Born on the 4th of July.
I am currently watching the end of Oliver Stone's "Born on the 4th of July" starring Tom Cruise. This movie, for some reason shown only after the election, tells the true story of Ron Kovic, a Long Island man who volunteered for the war in Vietnam, was paralyzed, and like John Kerry (though physically wounded far more than Kerry) became a Vietnam veteran against the Vietnam war.
This movie lays out the sort of turmoil we are going to face again as we finally learn the truth of the lies of Iraq, the murders of Iraq and the crimes of Iraq committed by our soldiers, who should not be there and who would not have committed crimes if they were kept at home.
War is inherently immoral. It turns young adults into killers, innocent civilians into "collateral damage" blown to pieces in "precision bombings" conducted with 500 pound bombs over their homes and holy places, and turns young and poor men and women into "terrorists" and "insurgents" and freedom fighters. Once we let loose the dogs of war they are not easy to reign back in.
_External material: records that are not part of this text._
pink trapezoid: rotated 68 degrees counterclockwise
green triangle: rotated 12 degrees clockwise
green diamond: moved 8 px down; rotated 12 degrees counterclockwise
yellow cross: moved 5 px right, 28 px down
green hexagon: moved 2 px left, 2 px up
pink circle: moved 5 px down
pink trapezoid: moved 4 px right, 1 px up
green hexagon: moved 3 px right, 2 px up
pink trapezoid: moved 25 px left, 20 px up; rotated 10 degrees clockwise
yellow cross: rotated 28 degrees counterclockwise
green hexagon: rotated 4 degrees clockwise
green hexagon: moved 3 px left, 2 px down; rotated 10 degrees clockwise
The scars and bloodshed, the wounds and hurt will not go away. Thousands upon thousands of Iraqis are dead because of our actions. Almost 1200 American soldiers are dead because of President Bush's orders and a reaction to them that is as ferocious as it was predictable. Hundreds or so of soldiers from other nations not to mention our Iraqi "allies" (derided by many as "Collaborators" in occupation which of course they are) also are dead. Families are without fathers, mothers, sons, daughters, brothers, sisters, because of our actions.
I hear from others that Hussein was worse.... or Hussein was a butcher. OK. We can't deny that. He killed tens of thousands of people. Sadly, so now have we, and for what? Hussein is in prison, Iraq is in turmoil and thousands are dead. Seems to me that the only difference between Iraq under Hussein and Iraq under Bush (don't buy the lie that Iyad Allawi, himself a former trained killer for Hussein's Ba'ath Party, is in charge) is that now more than a thousand US soldiers and those from other nations are also dead. We have a promise of elections in January in Iraq which do provide a certain amount of hope, however as many have pointed out to me (while arguing that the democracy in Lebanon is illegitimate) is that elections while under the occupation of foreign powers cannot be considered legitimate.
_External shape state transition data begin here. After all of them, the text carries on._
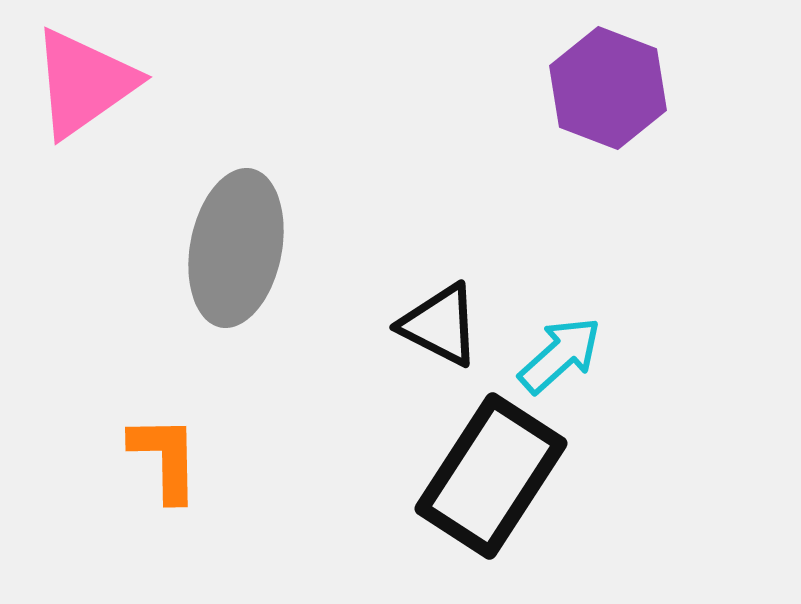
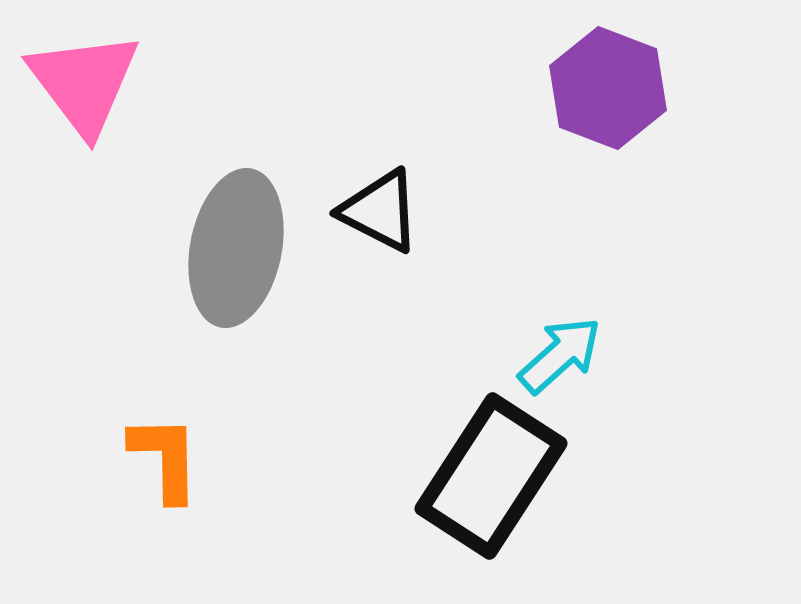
pink triangle: rotated 32 degrees counterclockwise
black triangle: moved 60 px left, 114 px up
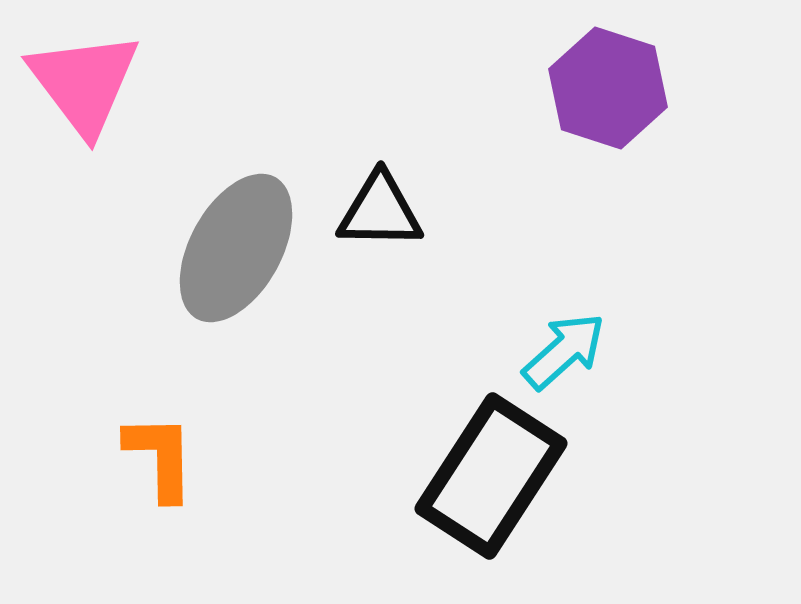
purple hexagon: rotated 3 degrees counterclockwise
black triangle: rotated 26 degrees counterclockwise
gray ellipse: rotated 18 degrees clockwise
cyan arrow: moved 4 px right, 4 px up
orange L-shape: moved 5 px left, 1 px up
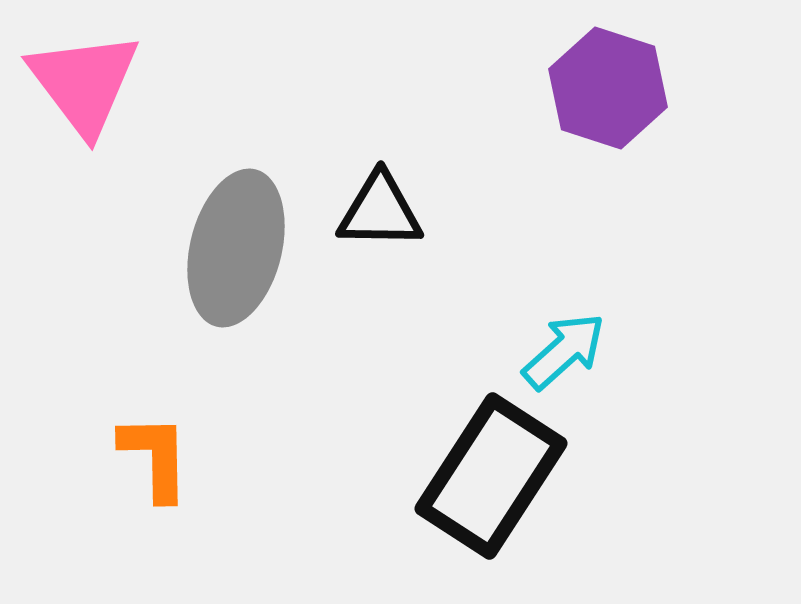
gray ellipse: rotated 15 degrees counterclockwise
orange L-shape: moved 5 px left
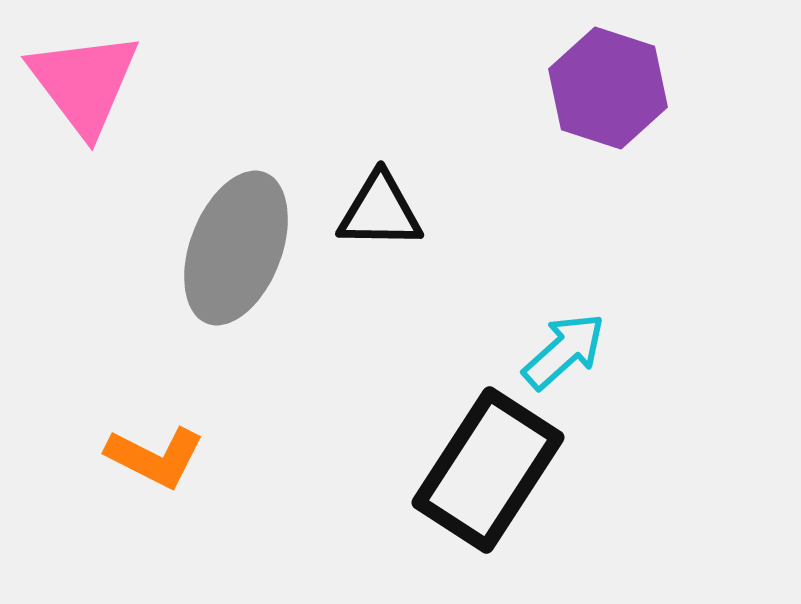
gray ellipse: rotated 7 degrees clockwise
orange L-shape: rotated 118 degrees clockwise
black rectangle: moved 3 px left, 6 px up
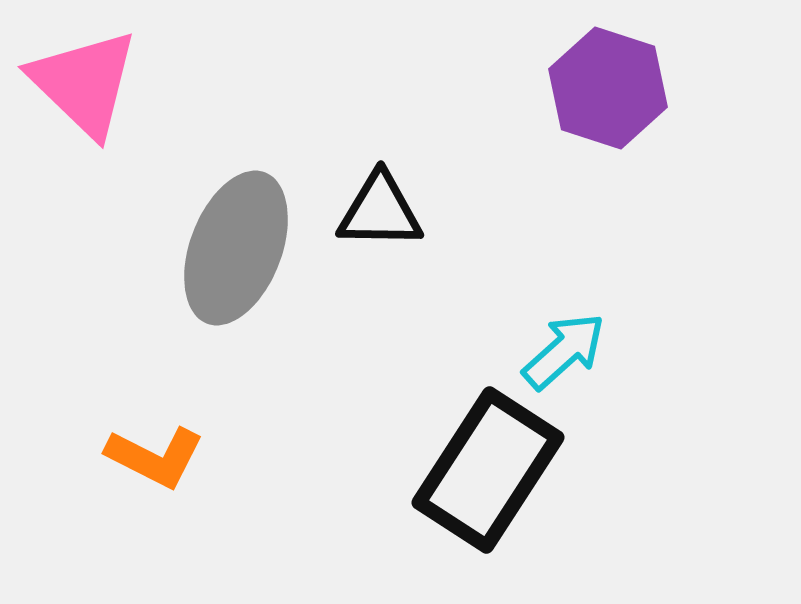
pink triangle: rotated 9 degrees counterclockwise
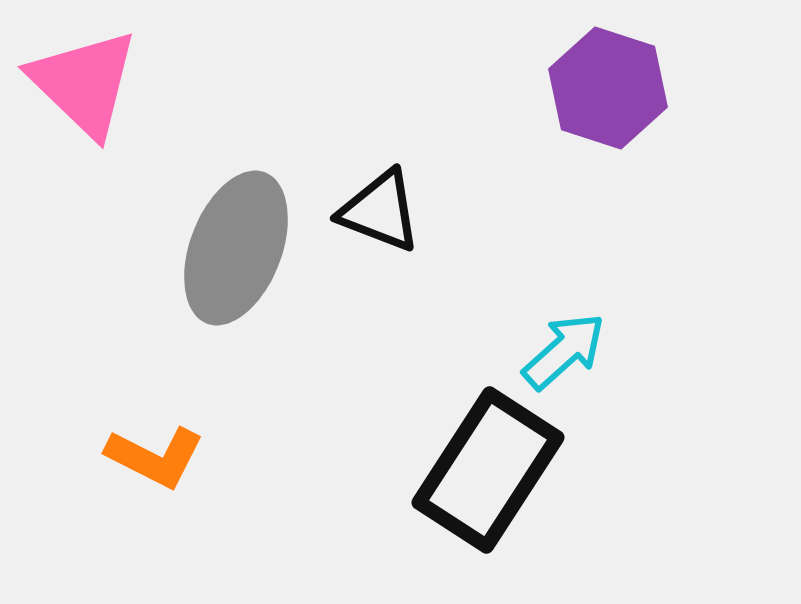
black triangle: rotated 20 degrees clockwise
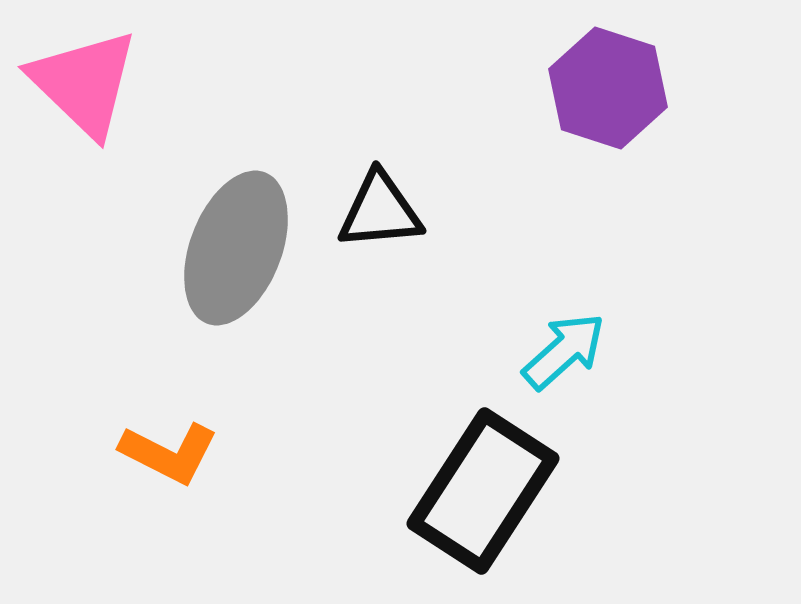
black triangle: rotated 26 degrees counterclockwise
orange L-shape: moved 14 px right, 4 px up
black rectangle: moved 5 px left, 21 px down
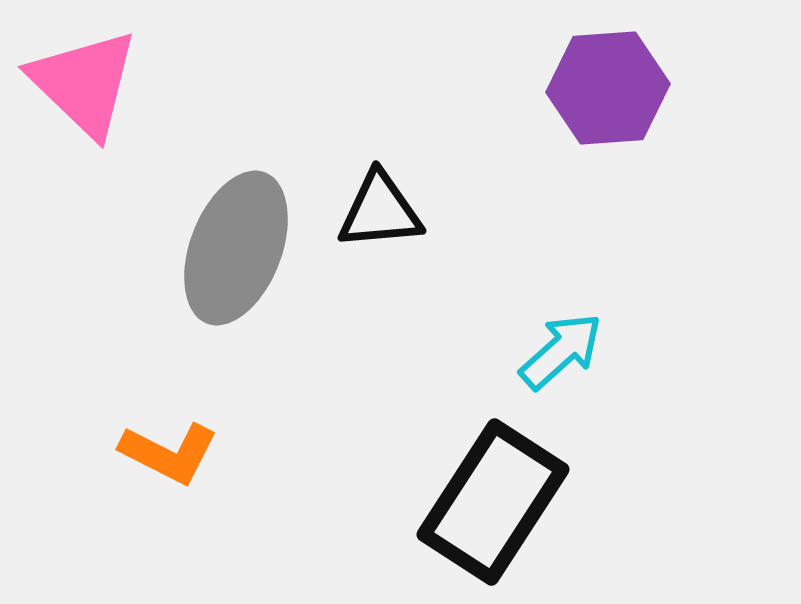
purple hexagon: rotated 22 degrees counterclockwise
cyan arrow: moved 3 px left
black rectangle: moved 10 px right, 11 px down
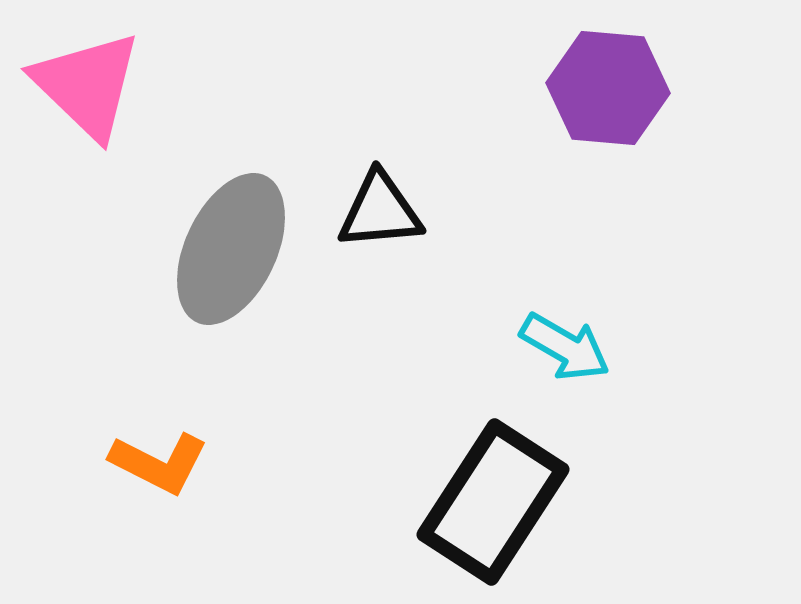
pink triangle: moved 3 px right, 2 px down
purple hexagon: rotated 9 degrees clockwise
gray ellipse: moved 5 px left, 1 px down; rotated 4 degrees clockwise
cyan arrow: moved 4 px right, 4 px up; rotated 72 degrees clockwise
orange L-shape: moved 10 px left, 10 px down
So where are we now? Tough to say. Thousands dead. Thousands more certain to die. Elections to come? Well one might hope so.... of course there are elections to come in Cuba too, eventually, and we didn't have to flatten Cuban cities to make it so.
We are just in a conundrum, one that occurs in all situations of war. I honestly don't see this entry as one going anywhere.... I don't have answers really other than we must try to get away from this idea that we can bomb our problems away. It doesn't work especially in situations when nothing was happening. There was NO war in Iraq until we brought war to Iraq. Now there is war in Iraq and there will be war in Iraq for years to come.
Democracy is government of the people by the people. By this very reason outsiders cannot impose democracy. Imposition runs counter to what democracy is supposed to be, and so our project in Iraq is doomed to failure because of its inherent contradiction. If it were not doomed to failure we would not have had to impose Iyad Allawi in power. Allawi is a man who, according to complaints from Australian SAS soldiers reported in the Sydney Morning Herald, was seen personally executing prisoners in an Iraqi prison (one bullet to the back of the head) 5 days before assuming power from L. Paul Bremer. Allawi served in Hussein's secret police monitoring and executing Iraqi dissidents in Europe before Hussein took a dislike to him and tried to have him killed. He is not a good man, he is not a holy man, he is not a revered Iraqi figure and he is no principled anti-Hussein dissident. He is a killer and a thug. If not for Hussein's change of heart in the 70s Allawi would be rallying insurgents against us rather than US soldiers against them. Let us not mistake Allawi for a democrat. He is a tyrannical strongman, and our use of him demonstrates the incipient failure of Bush's project in Iraq.
Let us hope. Let us hope for an end to the bloodshed. Let us beg our troops home. Let us beg our troops to avoid killing innocents. We are in a catch-22 whose only escape route is a removal of our troops and an apology for the death of innocents in our project to "liberate" them, as well as an apology to the families of those soldiers killed by the actions brought on by lies and the waste of their lives for no purpose.
Although I have lost faith in organized faith because of the faithless actions of the so-called faithful, I do pray for the souls of those whose souls have been given flight years before they should have. I hope that those who found no peace in their lives can at least find it in their deaths and that those left behind can find the strength to choose peace and forgiveness rather than death and vengeance because it more than we deserve (and probably more than many of them deserve as well) but it is the best that we and they can hope for.